Dunque, creare una configurazione ibrida è ormai la via privilegiata per l’evoluzione dei sistemi informativi. Il 74% delle imprese infatti integra i servizi IaaS, PaaS e SaaS con i sistemi interni all’azienda in un ambiente di Hybrid Cloud, un trend che si sta consolidando: nel 54% dei casi si tratta del risultato di una scelta strategica che ha l’obiettivo di massimizzare i benefici delle due modalità di erogazione delle tecnologie, contro il 46% in cui l’Hybrid Cloud è invece il risultato di scelte contingenti realizzate nel tempo.

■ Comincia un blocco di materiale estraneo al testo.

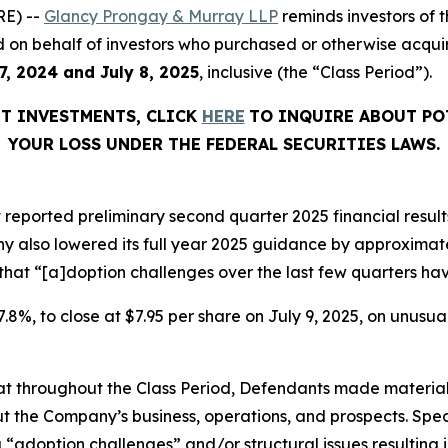
E) --
Glancy Prongay & Murray LLP
reminds investors of
filed on behalf of investors who purchased or otherwise acq
7, 2024 and
July 8, 2025
, inclusive (the “Class Period”).
HT INVESTMENTS, CLICK
HERE
TO INQUIRE ABOUT PO
YOUR LOSS UNDER THE FEDERAL SECURITIES LAWS.
 reported preliminary second quarter 2025 financial results
y also lowered its full year 2025 guidance by approximate
 that “[a]doption challenges over the last few quarters hav
 37.8%, to close at $7.95 per share on July 9, 2025, on unus
 that throughout the Class Period, Defendants made materia
t the Company’s business, operations, and prospects. Speci
“adoption challenges” and/or structural issues resulting in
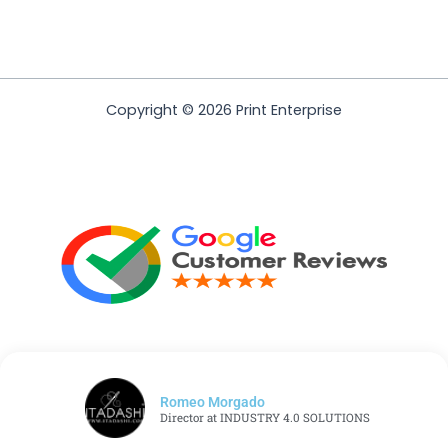
Copyright © 2026 Print Enterprise
Romeo Morgado
Director at INDUSTRY 4.0 SOLUTIONS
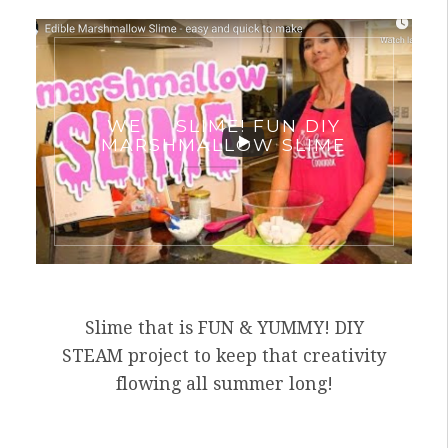
WE
SLIME! FUN DIY
MARSHMALLOW SLIME
Slime that is FUN & YUMMY! DIY
STEAM project to keep that creativity
flowing all summer long!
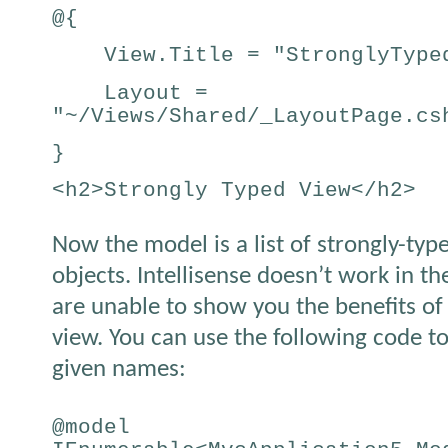
@{
View.Title = "StronglyTyped
Layout =
"~/Views/Shared/_LayoutPage.cs
}
<h2>Strongly Typed View</h2>
Now the model is a list of strongly-ty
objects. Intellisense doesn’t work in th
are unable to show you the benefits of
view. You can use the following code to
given names:
@model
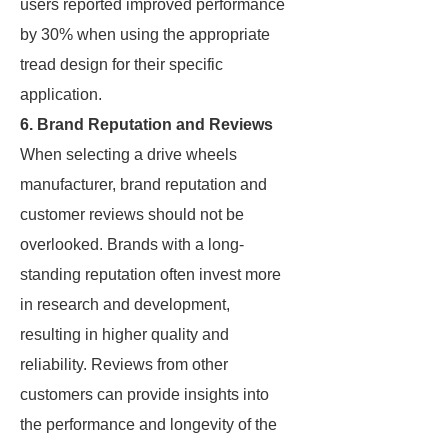
users reported improved performance
by 30% when using the appropriate
tread design for their specific
application.
6. Brand Reputation and Reviews
When selecting a drive wheels
manufacturer, brand reputation and
customer reviews should not be
overlooked. Brands with a long-
standing reputation often invest more
in research and development,
resulting in higher quality and
reliability. Reviews from other
customers can provide insights into
the performance and longevity of the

Sempre più aziende decidono inoltre di riferirsi a un portafoglio eterogeneo di provider per la fruizione dei propri servizi. Secondo un’indagine condotta da Flexera, le aziende italiane dichiarano di avere, in media, circa 4 cloud provider attivi, in linea con quanto registrato a livello internazionale. Nel dettaglio, si fa mediamente riferimento a 3 provider SaaS, mentre più raramente si assiste all’adozione di vere e proprie strategie multicloud per i servizi IaaS (1,3 provider in media) e i servizi PaaS (1,2). Il freno principale all’adozione di strategie multicloud è legato all’aumento di complessità che queste ultime generano: è necessario sviluppare competenze verticali su tecnologie diverse e gestirne le caratteristiche ottimizzando al contempo la spesa e la qualità complessiva dei sistemi. Si tratta di una difficoltà percepita in modo più urgente a livello infrastrutturale, dove il personale IT aziendale è più coinvolto in fase di sviluppo e gestione delle operations. Il 65% delle imprese, infatti, dichiara di aver fatto una scelta strategica esplicita verso un provider IaaS e/o PaaS di riferimento con lo scopo di far leva su partnership e competenze consolidate.